*** Opening of RECORDS PROVIDED ***
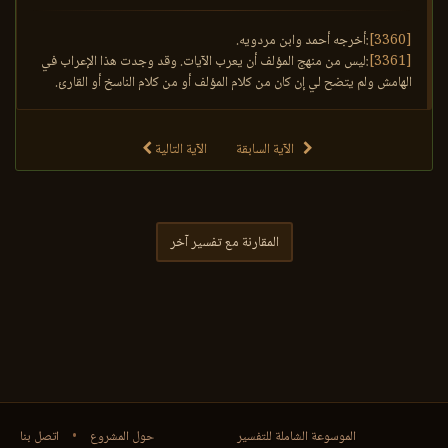
[3360]
:أخرجه أحمد وابن مردويه.
[3361]
:ليس من منهج المؤلف أن يعرب الآيات. وقد وجدت هذا الإعراب في
الهامش ولم يتضح لي إن كان من كلام المؤلف أو من كلام الناسخ أو القارئ.
الآية السابقة
الآية التالية
المقارنة مع تفسير آخر
الموسوعة الشاملة للتفسير
حول المشروع
•
اتصل بنا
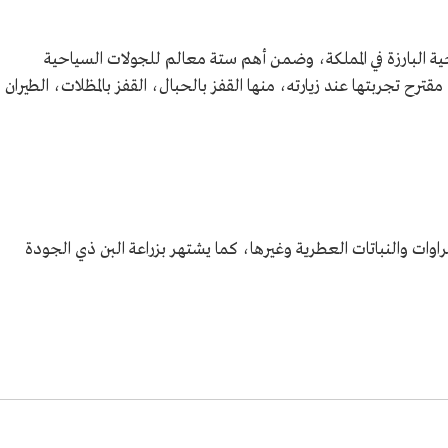
ية البارزة في المملكة، وضمن أهم ستة معالم للجولات السياحية
قترح تجربتها عند زيارته، منها القفز بالحبال، القفز بالمظلات، الطيران
اوات والنباتات العطرية وغيرها، كما يشتهر بزراعة البن ذي الجودة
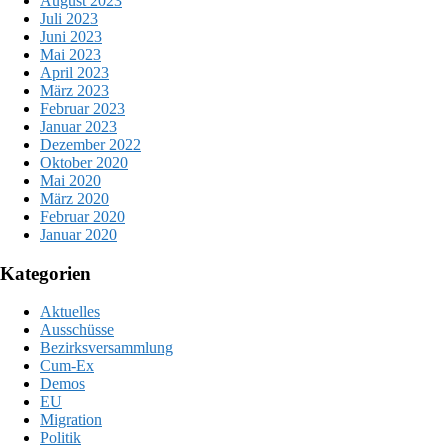
August 2023
Juli 2023
Juni 2023
Mai 2023
April 2023
März 2023
Februar 2023
Januar 2023
Dezember 2022
Oktober 2020
Mai 2020
März 2020
Februar 2020
Januar 2020
Kategorien
Aktuelles
Ausschüsse
Bezirksversammlung
Cum-Ex
Demos
EU
Migration
Politik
*** Close of RECORDS PROVIDED ***
**WHAT TO WORK ON:**
Your answer must consist of every line from the listing that holds the string "المؤلف".

**RESPONSE AREA:**
:ليس من منهج المؤلف أن يعرب الآيات. وقد وجدت هذا الإعراب في
الهامش ولم يتضح لي إن كان من كلام المؤلف أو من كلام الناسخ أو القارئ.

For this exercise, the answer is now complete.